■ **Work instructions**
Repeat each record exactly as written, and drop any images.

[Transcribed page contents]

--*--

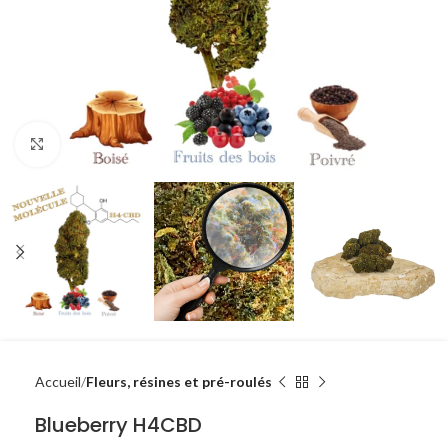
Agrandir
Accueil
Fleurs, résines et pré-roulés
Blueberry H4CBD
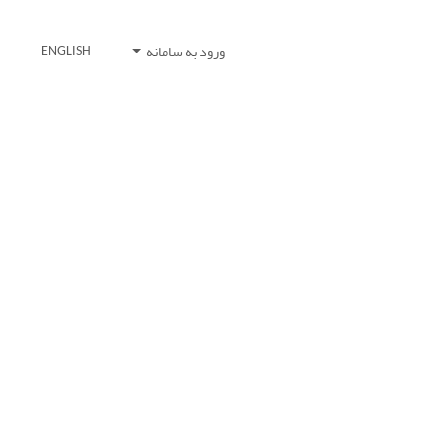
ورود به سامانه
ENGLISH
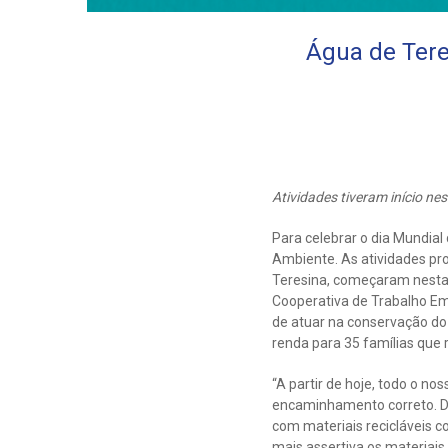
Água de Tere
Atividades tiveram início n
Para celebrar o dia Mundia
Ambiente. As atividades p
Teresina, começaram nesta 
Cooperativa de Trabalho Em
de atuar na conservação do 
renda para 35 famílias que r
“A partir de hoje, todo o nos
encaminhamento correto. De
com materiais recicláveis 
mais assertiva os materiais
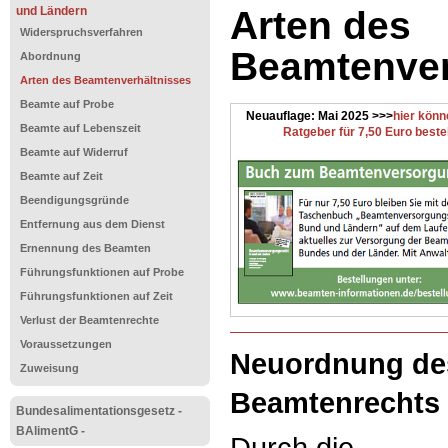
und Ländern
Arten des
Widerspruchsverfahren
Beamtenver
Abordnung
Arten des Beamtenverhältnisses
Beamte auf Probe
Neuauflage: Mai 2025 >>>
hier könn
Beamte auf Lebenszeit
Ratgeber für 7,50 Euro beste
Beamte auf Widerruf
Beamte auf Zeit
Beendigungsgründe
Entfernung aus dem Dienst
Ernennung des Beamten
Führungsfunktionen auf Probe
Führungsfunktionen auf Zeit
Verlust der Beamtenrechte
Voraussetzungen
Neuordnung de
Zuweisung
Beamtenrechts
Bundesalimentationsgesetz -
BAlimentG -
Durch die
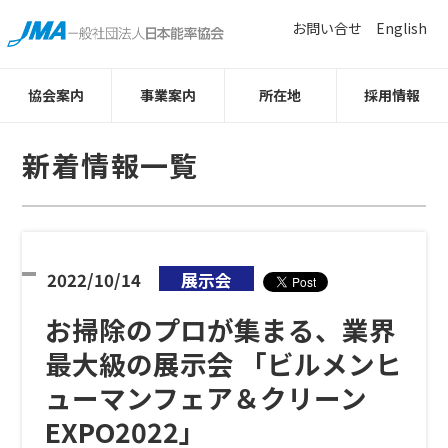
お問い合せ
English
協会案内
事業案内
所在地
採用情報
新着情報一覧
2022/10/14
展示会
お掃除のプロが集まる、業界
最大級の展示会 「ビルメンヒ
ューマンフェア＆クリーン
EXPO2022」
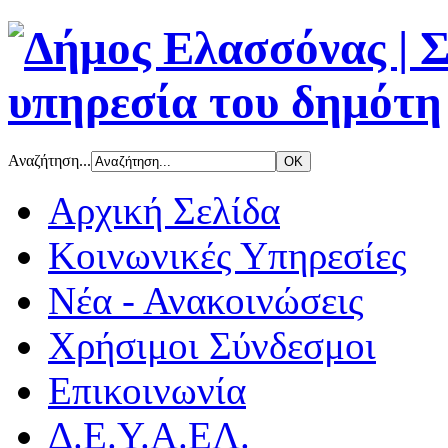
Αναζήτηση...
Αρχική Σελίδα
Κοινωνικές Υπηρεσίες
Νέα - Ανακοινώσεις
Χρήσιμοι Σύνδεσμοι
Επικοινωνία
Δ.Ε.Υ.Α.ΕΛ.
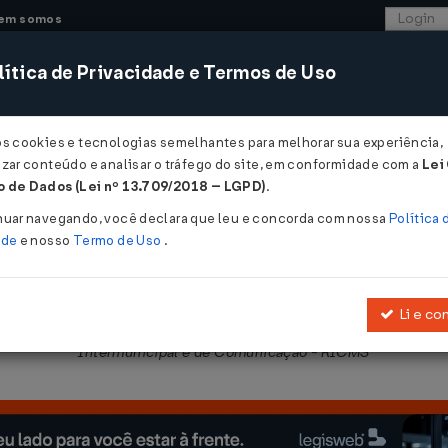
em somos
ítica de Privacidade e Termos de Uso
CONSULTORIA
SISTEMAS
COMÉRCIO EXTER
os cookies e tecnologias semelhantes para melhorar sua experiência,
zar conteúdo e analisar o tráfego do site, em conformidade com a
Lei
- São Paulo
 de Dados (Lei nº 13.709/2018 – LGPD)
.
2010
nuar navegando, você declara que leu e concorda com nossa
Política 
ade
e nosso
Termo de Uso
.
Li e co
obre Operações Relativas à Circulação de Mercadorias e sobre Pres
Intermunicipal e de Comunicação - RICMS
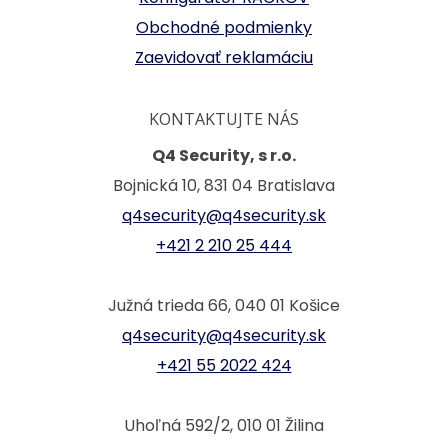
Obchodné podmienky
Zaevidovať reklamáciu
KONTAKTUJTE NÁS
Q4 Security, s r.o.
Bojnická 10, 831 04 Bratislava
q4security@q4security.sk
+421 2 210 25 444
Južná trieda 66, 040 01 Košice
q4security@q4security.sk
+421 55 2022 424
Uhoľná 592/2, 010 01 Žilina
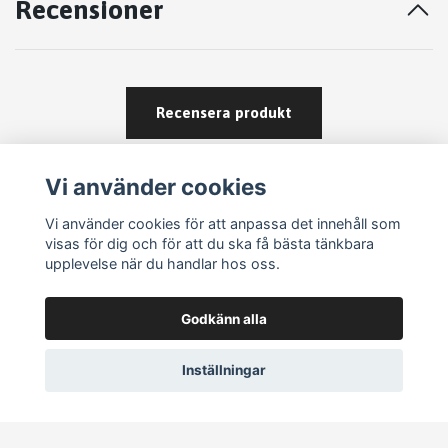
Recensioner
Recensera produkt
Vi använder cookies
Vi använder cookies för att anpassa det innehåll som
visas för dig och för att du ska få bästa tänkbara
upplevelse när du handlar hos oss.
Köpvillkor
Godkänn alla
Kontakt
Om köp och returer
Inställningar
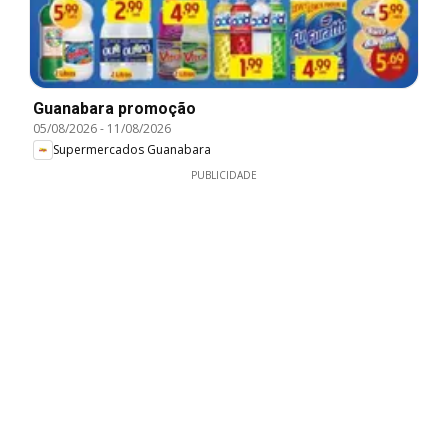
Guanabara promoção
05/08/2026
-
11/08/2026
Supermercados Guanabara
PUBLICIDADE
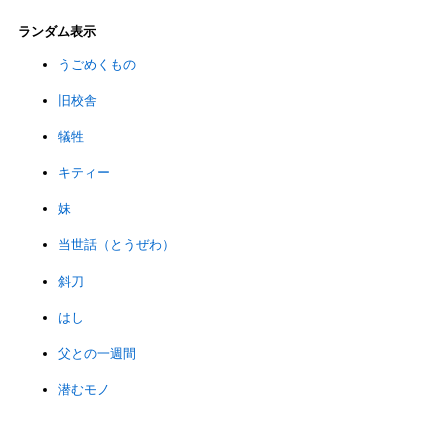
ランダム表示
うごめくもの
旧校舎
犠牲
キティー
妹
当世話（とうぜわ）
斜刀
はし
父との一週間
潜むモノ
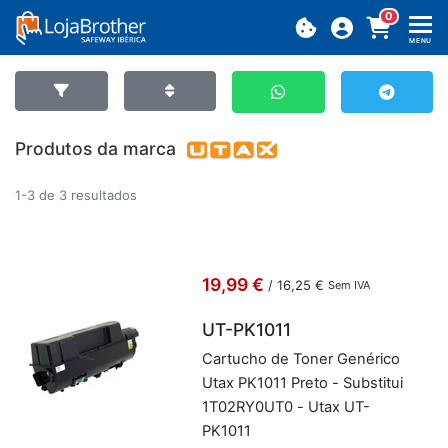
0
MENU
Produtos da marca
1-3 de 3 resultados
19,99 €
/
16,25 €
Sem IVA
UT-PK1011
Car­tucho de Toner Ge­né­rico
Utax PK1011 Preto - Subs­titui
1T02RY0UT0 - Utax UT-
PK1011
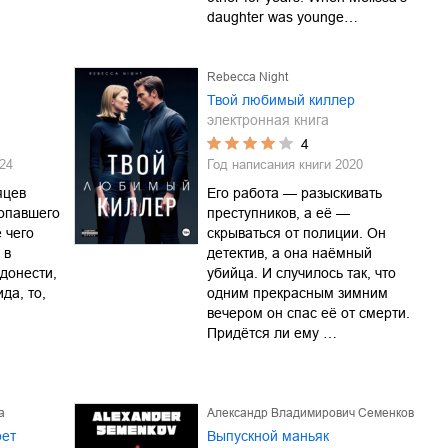
daughter was younge…
Rebecca Night
Твой любимый киллер
электронная книга
4
24
Год написания книги
2020
яцев
Его работа — разыскивать
опавшего
преступников, а её —
 чего
скрываться от полиции. Он
 в
детектив, а она наёмный
донести,
убийца. И случилось так, что
да, то,
одним прекрасным зимним
вечером он спас её от смерти.
Придётся ли ему …
а
Александр Владимирович Семенков
рет
Выпускной маньяк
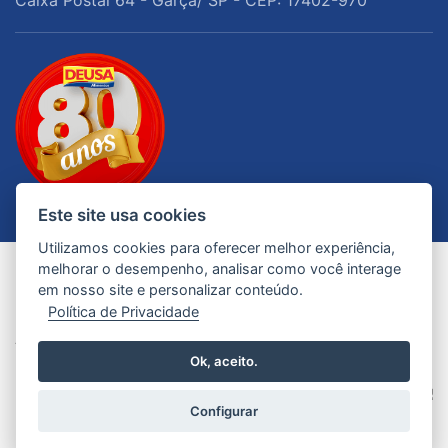
Este site usa cookies
Utilizamos cookies para oferecer melhor experiência,
melhorar o desempenho, analisar como você interage
em nosso site e personalizar conteúdo.
Política de Privacidade
© 2026 - Todos os Direitos Reservados. Deusa
Alimentos
Ok, aceito.
Configurar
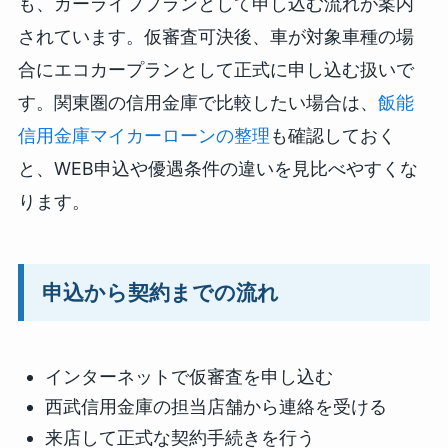
も、カーライフプランとして申し込む流れが案内
されています。仮審査可決後、車が対象車種の場
合にエコカープランとして正式に申し込む扱いで
す。関東圏の信用金庫で比較したい場合は、
飯能
信用金庫マイカーローンの整理
も確認しておく
と、WEB申込や優遇条件の違いを見比べやすくな
ります。
申込から契約までの流れ
インターネットで仮審査を申し込む
西武信用金庫の担当店舗から連絡を受ける
来店して正式な契約手続きを行う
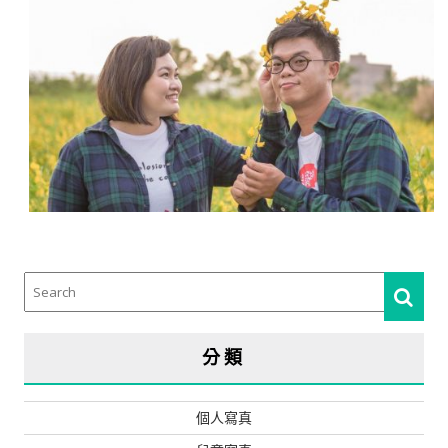
分類
個人寫真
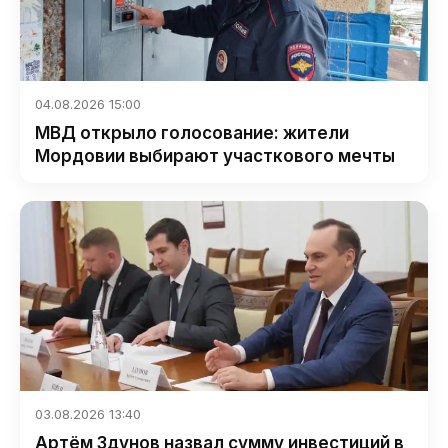
04.08.2026 15:00
МВД открыло голосование: жители
Мордовии выбирают участкового мечты
03.08.2026 13:40
Артём Здунов назвал сумму инвестиций в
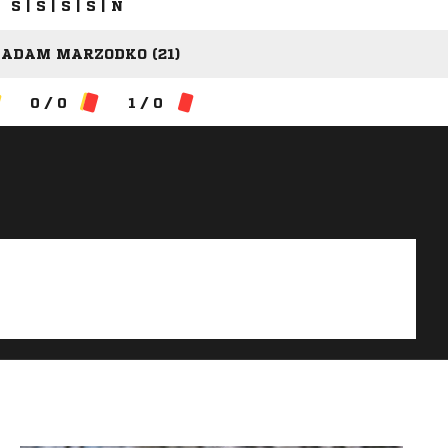
S | S | S | S | N
 ADAM MARZODKO (21)
0 / 0
1 / 0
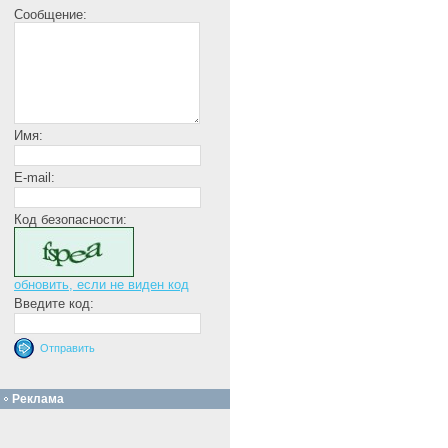
Сообщение:
Имя:
E-mail:
Код безопасности:
обновить, если не виден код
Введите код:
Реклама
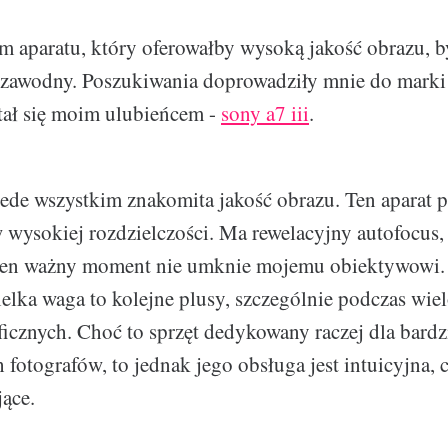
m aparatu, który oferowałby wysoką jakość obrazu,
iezawodny. Poszukiwania doprowadziły mnie do marki
tał się moim ulubieńcem -
sony a7 iii
.
zede wszystkim znakomita jakość obrazu. Ten aparat 
w wysokiej rozdzielczości. Ma rewelacyjny autofocus,
den ważny moment nie umknie mojemu obiektywowi. 
ielka waga to kolejne plusy, szczególnie podczas wi
icznych. Choć to sprzęt dedykowany raczej dla bardz
fotografów, to jednak jego obsługa jest intuicyjna, 
ące.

--*--

■ **Answer to the problem**
Agrandir
Accueil
Fleurs, résines et pré-roulés
Blueberry H4CBD
ورود به سامانه
ENGLISH
Água de Tere
Atividades tiveram início n
Para celebrar o dia Mundia
Ambiente. As atividades p
Teresina, começaram nesta 
Cooperativa de Trabalho Em
de atuar na conservação do 
renda para 35 famílias que r
“A partir de hoje, todo o nos
encaminhamento correto. De
com materiais recicláveis 
mais assertiva os materiais
und Ländern
Arten des
Widerspruchsverfahren
Beamtenver
Abordnung
Arten des Beamtenverhältnisses
Beamte auf Probe
Neuauflage: Mai 2025 >>>
hier könn
Beamte auf Lebenszeit
Ratgeber für 7,50 Euro beste
Beamte auf Widerruf
Beamte auf Zeit
Beendigungsgründe
Entfernung aus dem Dienst
Ernennung des Beamten
Führungsfunktionen auf Probe
Führungsfunktionen auf Zeit
Verlust der Beamtenrechte
Voraussetzungen
Neuordnung de
Zuweisung
Beamtenrechts
Bundesalimentationsgesetz -
BAlimentG -
Durch die
お問い合せ
English
協会案内
事業案内
所在地
採用情報
新着情報一覧
2022/10/14
展示会
お掃除のプロが集まる、業界
最大級の展示会 「ビルメンヒ
ューマンフェア＆クリーン
EXPO2022」
Αναζήτηση...
Αρχική Σελίδα
Κοινωνικές Υπηρεσίες
Νέα - Ανακοινώσεις
Χρήσιμοι Σύνδεσμοι
Επικοινωνία
Δ.Ε.Υ.Α.ΕΛ.
em somos
ítica de Privacidade e Termos de Uso
CONSULTORIA
SISTEMAS
COMÉRCIO EXTER
os cookies e tecnologias semelhantes para melhorar sua experiência,
zar conteúdo e analisar o tráfego do site, em conformidade com a
Lei
- São Paulo
 de Dados (Lei nº 13.709/2018 – LGPD)
.
2010
nuar navegando, você declara que leu e concorda com nossa
Política 
ade
e nosso
Termo de Uso
.
Li e co
obre Operações Relativas à Circulação de Mercadorias e sobre Pres
Intermunicipal e de Comunicação - RICMS
Obchodné podmienky
Zaevidovať reklamáciu
KONTAKTUJTE NÁS
Q4 Security, s r.o.
Bojnická 10, 831 04 Bratislava
q4security@q4security.sk
+421 2 210 25 444
Južná trieda 66, 040 01 Košice
q4security@q4security.sk
+421 55 2022 424
Uhoľná 592/2, 010 01 Žilina
Recensioner
Recensera produkt
Vi använder cookies
Vi använder cookies för att anpassa det innehåll som
visas för dig och för att du ska få bästa tänkbara
upplevelse när du handlar hos oss.
Köpvillkor
Godkänn alla
Kontakt
Om köp och returer
Inställningar
Guanabara promoção
05/08/2026
-
11/08/2026
Supermercados Guanabara
PUBLICIDADE
ランダム表示
うごめくもの
旧校舎
犠牲
キティー
妹
当世話（とうぜわ）
斜刀
はし
父との一週間
潜むモノ
0
MENU
Produtos da marca
1-3 de 3 resultados
19,99 €
/
16,25 €
Sem IVA
UT-PK1011
Car­tucho de Toner Ge­né­rico
Utax PK1011 Preto - Subs­titui
1T02RY0UT0 - Utax UT-
PK1011
daughter was younge…
Rebecca Night
Твой любимый киллер
электронная книга
4
24
Год написания книги
2020
яцев
Его работа — разыскивать
опавшего
преступников, а её —
 чего
скрываться от полиции. Он
 в
детектив, а она наёмный
донести,
убийца. И случилось так, что
да, то,
одним прекрасным зимним
вечером он спас её от смерти.
Придётся ли ему …
а
Александр Владимирович Семенков
рет
Выпускной маньяк
Este site usa cookies
Utilizamos cookies para oferecer melhor experiência,
melhorar o desempenho, analisar como você interage
em nosso site e personalizar conteúdo.
Política de Privacidade
© 2026 - Todos os Direitos Reservados. Deusa
Alimentos
Ok, aceito.
Configurar
も、カーライフプランとして申し込む流れが案内
されています。仮審査可決後、車が対象車種の場
合にエコカープランとして正式に申し込む扱いで
す。関東圏の信用金庫で比較したい場合は、
飯能
信用金庫マイカーローンの整理
も確認しておく
と、WEB申込や優遇条件の違いを見比べやすくな
ります。
申込から契約までの流れ
インターネットで仮審査を申し込む
西武信用金庫の担当店舗から連絡を受ける
来店して正式な契約手続きを行う
分類
個人寫真
04.08.2026 15:00
МВД открыло голосование: жители
Мордовии выбирают участкового мечты
03.08.2026 13:40
Артём Здунов назвал сумму инвестиций в
S | S | S | S | N
 ADAM MARZODKO (21)
0 / 0
1 / 0
Сообщение:
Имя:
E-mail:
Код безопасности:
обновить, если не виден код
Введите код:
Реклама
m aparatu, który oferowałby wysoką jakość obrazu,
iezawodny. Poszukiwania doprowadziły mnie do marki
tał się moim ulubieńcem -
sony a7 iii
.
zede wszystkim znakomita jakość obrazu. Ten aparat 
w wysokiej rozdzielczości. Ma rewelacyjny autofocus,
den ważny moment nie umknie mojemu obiektywowi. 
ielka waga to kolejne plusy, szczególnie podczas wi
icznych. Choć to sprzęt dedykowany raczej dla bardz
fotografów, to jednak jego obsługa jest intuicyjna, 
ące.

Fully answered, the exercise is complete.